I have no crystal ball to predict how the market will rate GEH going forward if it continues to be listed after the offer closes. But what is quite certain is that GEH had came out with a better dividend policy since last year. So, are you going to forgo a 4+%pa dividend yielder? Granted that the market had rated down GEH in terms of EV multiples since the last offer, but the relevant question should be, will GEH's EV continue to grow going forward, as it had been since the last offer?

Focus on the fundamentals of the company, rather than what the stock market is doing.

hi ghchua,

I don't think fundamentals and "what the stock market is doing" are exclusive in nature.

Focusing exclusively on fundamentals is just as damaging as focusing exclusively on what the stock market is doing. It is clear that there is no wisdom when something intelligent has been bought to extremes.

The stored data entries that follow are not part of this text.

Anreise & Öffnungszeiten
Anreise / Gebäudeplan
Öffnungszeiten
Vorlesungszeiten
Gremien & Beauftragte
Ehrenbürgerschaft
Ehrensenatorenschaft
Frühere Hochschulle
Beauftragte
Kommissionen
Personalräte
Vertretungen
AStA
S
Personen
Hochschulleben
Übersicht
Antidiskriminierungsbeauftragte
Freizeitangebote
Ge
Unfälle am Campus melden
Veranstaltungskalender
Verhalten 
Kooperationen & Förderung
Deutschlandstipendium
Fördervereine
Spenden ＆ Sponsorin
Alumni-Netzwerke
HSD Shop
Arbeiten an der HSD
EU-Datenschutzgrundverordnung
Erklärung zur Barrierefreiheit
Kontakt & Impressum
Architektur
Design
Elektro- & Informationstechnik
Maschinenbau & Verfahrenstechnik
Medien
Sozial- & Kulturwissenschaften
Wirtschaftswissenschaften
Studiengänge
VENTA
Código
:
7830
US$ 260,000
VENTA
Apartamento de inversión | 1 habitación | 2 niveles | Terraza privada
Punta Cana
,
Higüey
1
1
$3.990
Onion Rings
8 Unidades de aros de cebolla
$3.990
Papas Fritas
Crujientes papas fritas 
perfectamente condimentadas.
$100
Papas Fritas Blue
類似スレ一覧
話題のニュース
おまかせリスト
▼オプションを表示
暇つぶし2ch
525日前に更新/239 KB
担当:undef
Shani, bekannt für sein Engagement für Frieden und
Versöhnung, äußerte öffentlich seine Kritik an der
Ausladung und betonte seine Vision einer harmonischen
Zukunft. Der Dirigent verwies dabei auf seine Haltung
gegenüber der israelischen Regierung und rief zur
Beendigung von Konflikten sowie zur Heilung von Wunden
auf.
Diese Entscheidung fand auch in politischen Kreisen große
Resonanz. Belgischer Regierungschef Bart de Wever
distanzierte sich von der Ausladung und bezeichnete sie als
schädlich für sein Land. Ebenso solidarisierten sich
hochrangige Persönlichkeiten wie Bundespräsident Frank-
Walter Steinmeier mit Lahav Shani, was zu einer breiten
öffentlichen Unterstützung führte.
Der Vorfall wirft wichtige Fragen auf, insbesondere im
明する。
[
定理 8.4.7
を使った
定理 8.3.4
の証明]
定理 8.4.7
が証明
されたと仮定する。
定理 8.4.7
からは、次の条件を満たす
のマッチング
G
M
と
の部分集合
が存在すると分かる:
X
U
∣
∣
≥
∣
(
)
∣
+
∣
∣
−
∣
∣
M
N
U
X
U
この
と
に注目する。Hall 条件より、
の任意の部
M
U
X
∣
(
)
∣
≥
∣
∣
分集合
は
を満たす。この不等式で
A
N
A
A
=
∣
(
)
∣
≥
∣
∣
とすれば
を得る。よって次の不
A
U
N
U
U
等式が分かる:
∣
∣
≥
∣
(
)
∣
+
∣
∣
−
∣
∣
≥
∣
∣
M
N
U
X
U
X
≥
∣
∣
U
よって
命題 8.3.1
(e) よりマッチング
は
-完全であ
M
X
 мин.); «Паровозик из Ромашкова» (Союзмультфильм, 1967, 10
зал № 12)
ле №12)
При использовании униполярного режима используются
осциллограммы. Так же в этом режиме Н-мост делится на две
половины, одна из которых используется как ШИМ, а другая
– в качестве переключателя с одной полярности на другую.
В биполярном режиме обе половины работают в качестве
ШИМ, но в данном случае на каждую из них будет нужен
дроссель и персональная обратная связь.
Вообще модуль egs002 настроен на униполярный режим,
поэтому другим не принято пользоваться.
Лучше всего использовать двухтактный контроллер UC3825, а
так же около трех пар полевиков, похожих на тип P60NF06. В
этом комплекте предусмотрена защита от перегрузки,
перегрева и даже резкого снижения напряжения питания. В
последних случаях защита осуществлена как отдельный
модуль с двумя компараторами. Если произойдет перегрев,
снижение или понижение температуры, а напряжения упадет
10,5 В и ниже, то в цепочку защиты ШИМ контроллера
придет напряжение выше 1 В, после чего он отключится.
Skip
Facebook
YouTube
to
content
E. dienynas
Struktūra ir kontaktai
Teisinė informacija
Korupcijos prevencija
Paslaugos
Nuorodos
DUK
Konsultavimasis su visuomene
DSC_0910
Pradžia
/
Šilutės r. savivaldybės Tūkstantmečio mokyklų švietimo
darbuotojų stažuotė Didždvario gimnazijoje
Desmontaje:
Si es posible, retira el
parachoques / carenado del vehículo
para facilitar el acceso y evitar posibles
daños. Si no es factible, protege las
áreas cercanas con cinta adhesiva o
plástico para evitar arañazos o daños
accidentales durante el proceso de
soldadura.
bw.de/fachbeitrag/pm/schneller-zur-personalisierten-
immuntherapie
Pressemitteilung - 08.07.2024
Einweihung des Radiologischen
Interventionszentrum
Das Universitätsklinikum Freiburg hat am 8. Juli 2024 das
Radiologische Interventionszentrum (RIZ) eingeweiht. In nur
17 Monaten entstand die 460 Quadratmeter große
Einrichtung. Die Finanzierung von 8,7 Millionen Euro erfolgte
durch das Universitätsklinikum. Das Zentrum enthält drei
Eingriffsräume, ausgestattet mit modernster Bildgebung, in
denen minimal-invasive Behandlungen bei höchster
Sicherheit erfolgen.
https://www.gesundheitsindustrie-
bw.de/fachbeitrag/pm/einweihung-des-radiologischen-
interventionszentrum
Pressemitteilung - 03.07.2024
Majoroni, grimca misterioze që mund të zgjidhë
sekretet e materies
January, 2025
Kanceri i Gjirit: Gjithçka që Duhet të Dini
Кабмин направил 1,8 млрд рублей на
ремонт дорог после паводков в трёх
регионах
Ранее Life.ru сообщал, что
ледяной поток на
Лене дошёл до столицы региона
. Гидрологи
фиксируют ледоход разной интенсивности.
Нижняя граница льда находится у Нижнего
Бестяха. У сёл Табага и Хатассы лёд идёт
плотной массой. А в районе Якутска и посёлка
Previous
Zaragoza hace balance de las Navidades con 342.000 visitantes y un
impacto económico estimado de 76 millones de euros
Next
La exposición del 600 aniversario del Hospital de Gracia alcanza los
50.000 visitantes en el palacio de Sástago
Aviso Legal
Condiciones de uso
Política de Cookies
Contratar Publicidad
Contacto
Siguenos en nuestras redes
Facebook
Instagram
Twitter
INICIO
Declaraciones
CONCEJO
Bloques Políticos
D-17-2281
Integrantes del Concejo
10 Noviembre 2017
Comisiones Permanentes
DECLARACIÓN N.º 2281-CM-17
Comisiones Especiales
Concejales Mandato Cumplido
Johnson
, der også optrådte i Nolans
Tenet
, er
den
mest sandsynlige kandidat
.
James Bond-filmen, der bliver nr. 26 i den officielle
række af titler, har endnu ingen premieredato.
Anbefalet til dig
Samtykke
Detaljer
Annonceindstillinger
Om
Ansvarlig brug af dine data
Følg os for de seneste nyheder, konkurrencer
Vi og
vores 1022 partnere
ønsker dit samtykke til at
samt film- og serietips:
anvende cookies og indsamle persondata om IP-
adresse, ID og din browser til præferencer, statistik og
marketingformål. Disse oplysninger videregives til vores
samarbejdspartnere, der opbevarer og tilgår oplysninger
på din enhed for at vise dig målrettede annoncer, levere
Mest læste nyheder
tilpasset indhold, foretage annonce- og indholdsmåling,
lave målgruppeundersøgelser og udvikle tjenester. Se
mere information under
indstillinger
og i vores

A 4%pa dividend yielder is cold comfort if EV multiples re-rate. Example, if the EV multiple reduces by 0.1x over 3 years, total dividends received of 12% is barely enough to cover it. One could also argue that EV will probably grow, which is true. Again, when EV multiples re-rate, most of that growth is just accounting value - can see, cannot touch. Recently SIAS asked about GEH's TSR (total shareholder returns) and the answer from Mgt makes it very clear why OPMI Hero Ong was made in the 1st place.

As a matter of fact, the appearance of any "activist" in the SGX market is simply a red flag on a company. While activists had been pretty successful in foreign markets by forcing changes for a better future, but the controlling stakes that is common in Asian markets make such "forced change" implausible.